Ungefähr die erste Hälfte des Buches handelt von seiner Kindheit, dem Beginn seiner Fußballkarriere und allem, was so dazu gehört. Zugegeben: Vieles davon hat mich persönlich nicht interessiert, aber gerade seine Herkunft zeigt, wieso er so bodenständig ist.
Ich habe die etwas intensivere Auseinandersetzung mit der Ungleichheit vermisst, die ich beim Lesen der Inhaltsangabe erwartet hatte. Gerade diese Auseinandersetzung durch einen Fußballspieler war für mich aber der eigentliche Grund, warum ich das Hörbuch überhaupt angehört habe.
Sehr inspirierend. Es geht um seine Flüchtlingsgeschichte, seine Kindheit/Jugend,seine Fußballerkarriere und seine Stiftung. Man merkt das er je älter er wurde, desto mehr er seine Art zu denken und das System des Fußballs zu hinterfragen beginnt. Am meisten hat mir das Kapitel darüber wer eigentlich zivilisiert ist. Ich habe mich danach gefragt warum uns die Menschen in Afrika immer als so bedürftig hingestellt werden, wenn sie unsere Luxusgüter herstellen.
Diesem Buch wünsche ich viele Leser*innen! Man muss kein Fußballfan sein, um Zugang zu diesem Buch zu finden.
Die Geschichte eines Mannes, der seinen Sinn des Lebens sucht - und findet.
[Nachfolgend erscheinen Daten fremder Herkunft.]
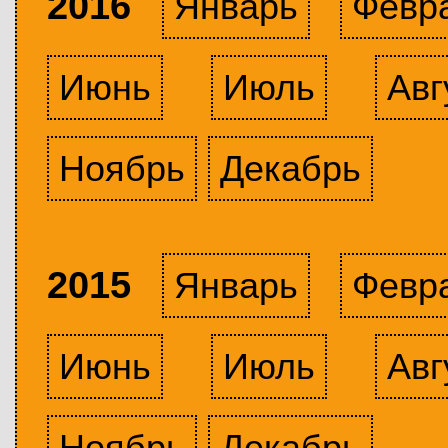
2016
Январь
Февр
Июнь
Июль
Авг
Ноябрь
Декабрь
2015
Январь
Февр
Июнь
Июль
Авг
Ноябрь
Декабрь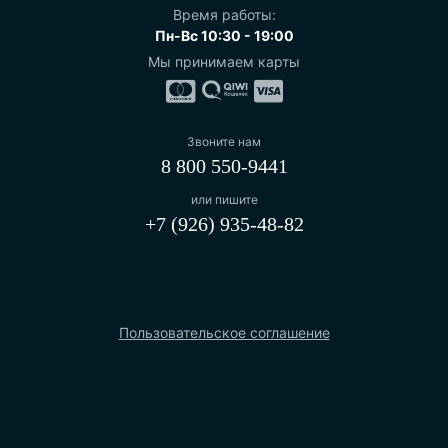
Время работы:
Пн-Вс 10:30 - 19:00
Мы принимаем карты
Звоните нам
8 800 550-9441
или пишите
+7 (926) 935-48-82
Пользовательское соглашение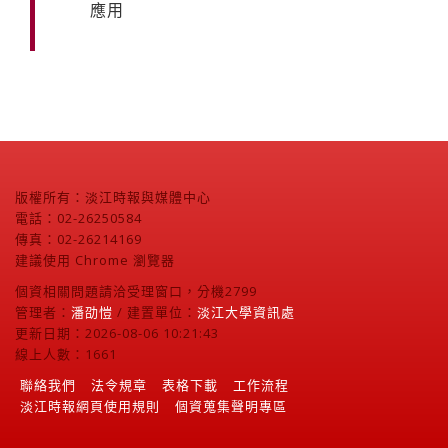
應用
版權所有：淡江時報與媒體中心
電話：02-26250584
傳真：02-26214169
建議使用 Chrome 瀏覽器
個資相關問題請洽受理窗口，分機2799
管理者：
潘劭愷
/ 建置單位：
淡江大學資訊處
更新日期：2026-08-06 10:21:43
線上人數：1661
聯絡我們
法令規章
表格下載
工作流程
淡江時報網頁使用規則
個資蒐集聲明專區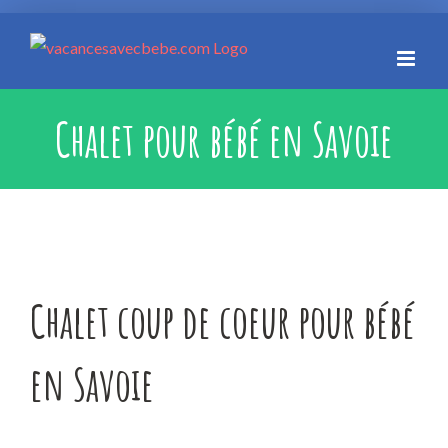
Skip
to
content
Chalet pour bébé en Savoie
Chalet coup de coeur pour bébé
en Savoie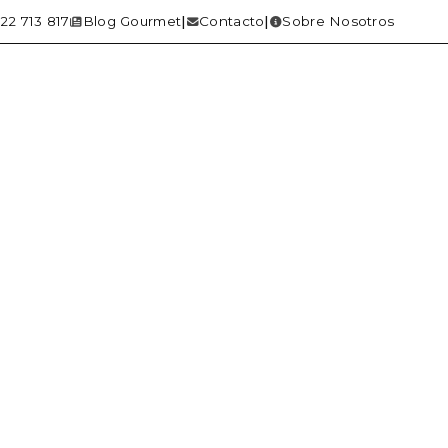
22 713 817
Blog Gourmet
Contacto
Sobre Nosotros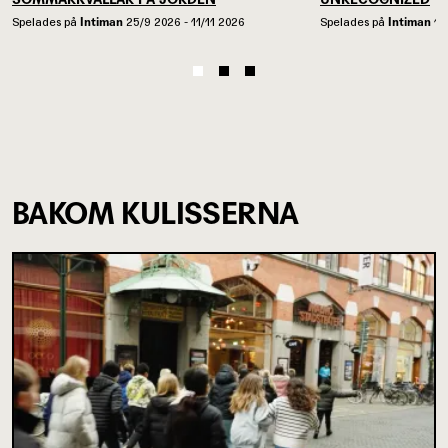
Spelades på
Intiman
25/9 2026 - 11/11 2026
Spelades på
Intiman
13
BAKOM KULISSERNA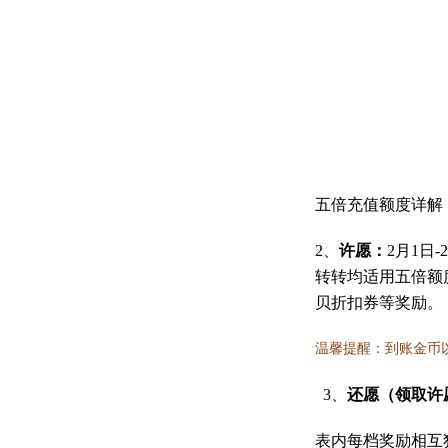
五倍充值额度详解
2、
许愿：
2月1日
转转均适用五倍额
贝折扣券等奖励。
温馨提醒：到账金币
3、
还愿
（
领取许
表内每档奖励相互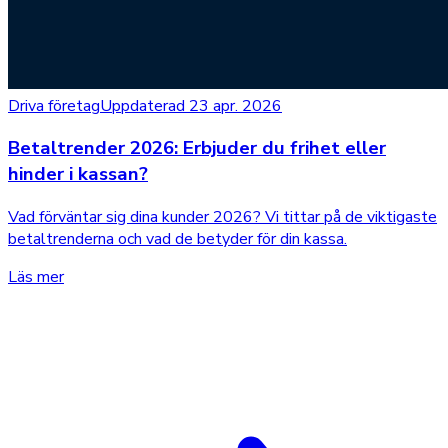
Driva företag
Uppdaterad 23 apr. 2026
Betaltrender 2026: Erbjuder du frihet eller
hinder i kassan?
Vad förväntar sig dina kunder 2026? Vi tittar på de viktigaste
betaltrenderna och vad de betyder för din kassa.
Läs mer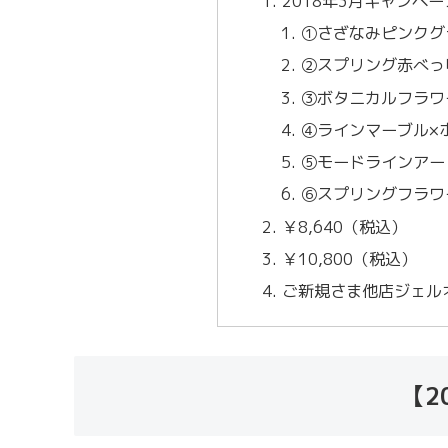
2018年3月キャンペ
①さざなみピンクグ
②スプリング赤べっ
③ボタニカルフラワ
④ラインマーブル×
⑤モードラインアー
⑥スプリングフラワ
￥8,640（税込）
￥10,800（税込）
ご新規さま他店ジェル
【2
Ein Mann, der auch Fehler gemacht hat, aber sich immer wieder reflektiert und ehrlich zu sich selbst ist. Ein Mann, der mehr als "nur der Fußballer" ist.
Spannende Einblicke in die Welt des Profi-Sports und was wir eigentlich abfeiern an Sportlern und worum es wirklich geht. Der Author teilt private Eindrücke, Reflektionen und wie er einen Unterschief machen möchte.
Anders als erwartet. Weniger Sport, mehr gesellschaftliches Engagement, was beim Lesen aber absolut schlüssig ist. Tiefgründig, bewegend und inspirierend.
Auf der Suche nach Vollkommenheit und einem Beitrag für die Welt erzählt Neven Subotic seine Geschichte. Habe ihn als Dortmund Spieler gehasst. Was sich jedoch hinter dem Fußballer für ein Mensch verbirgt hätte ich nie gedacht. Eine tolle Hommage an alle die die wirklich was verändern wollen, gerade wenn man so im Mittelpunkt der Gesellschaft steht und viel von einem erwartet wird.